Investigators confirm landmark autism study was bogus
A 1998 autism study by Dr. Andrew Wakefield and his team linking the MMR vaccine to the developmental disorder was "an elaborate fraud" according to investigators who looked at the veracity of Wakefield's findings. The new analysis of British researchers appeared Thursday in the online version of the journal BMJ.
Wakefield's work was hailed as a landmark study then on the field of autism research. But an examination of hospital records revealed that Wakefield changed the medical histories of the 12 children who participated in his study. Five of the twelve children were also documented to have had developmental problems prior to the study, in contrast to Wakefield's claims that all of them were normal before receiving the MMR shots.
The autism study by Wakefield had been earlier discredited and he had been stripped of his British medical license last May. Ten of his 13 co-authors had withdrawn their names from the study after finding out that it was funded by lawyers pursuing cases against vaccine makers. The medical journal Lancet, which published the study, also pulled out Wakefield's autism paper.

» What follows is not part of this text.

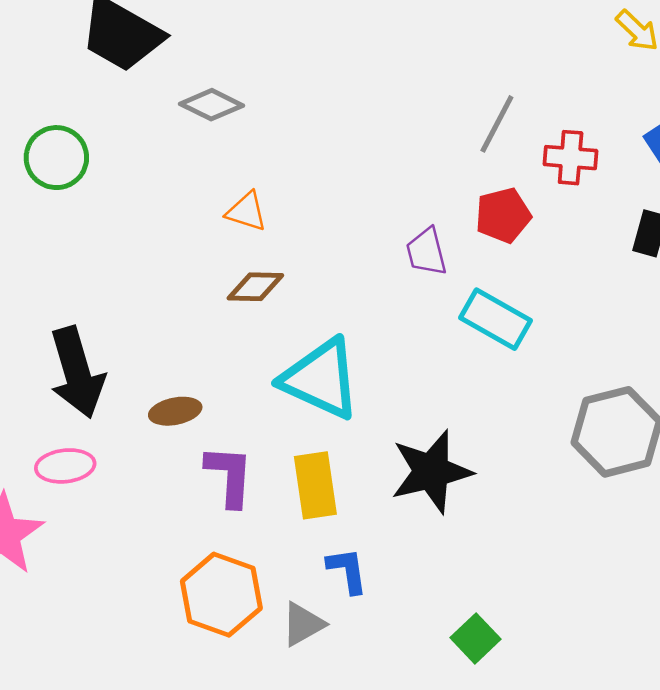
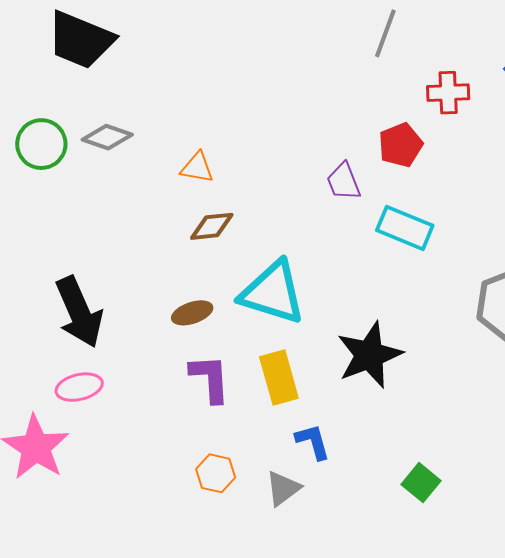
gray diamond: (212, 105) -> (107, 137), moved
gray line: (497, 124) -> (385, 33), moved
brown ellipse: (175, 411) -> (192, 313), moved
orange hexagon: (221, 595) -> (216, 473), size x0.6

Many parents and health officials became concerned about the use of MMR vaccines on their children when the study came out. Measles, mumps and rubella vaccinations have declined since. "Meanwhile, the damage to public health continues, fueled by unbalanced media reporting and an ineffective response from government, researchers, journals and the medical profession," BMJ said in an editorial that came with the investigation.
Wakefield's findings based on his autism study that links vaccines and autism have not been accepted by most medical researchers and doctors.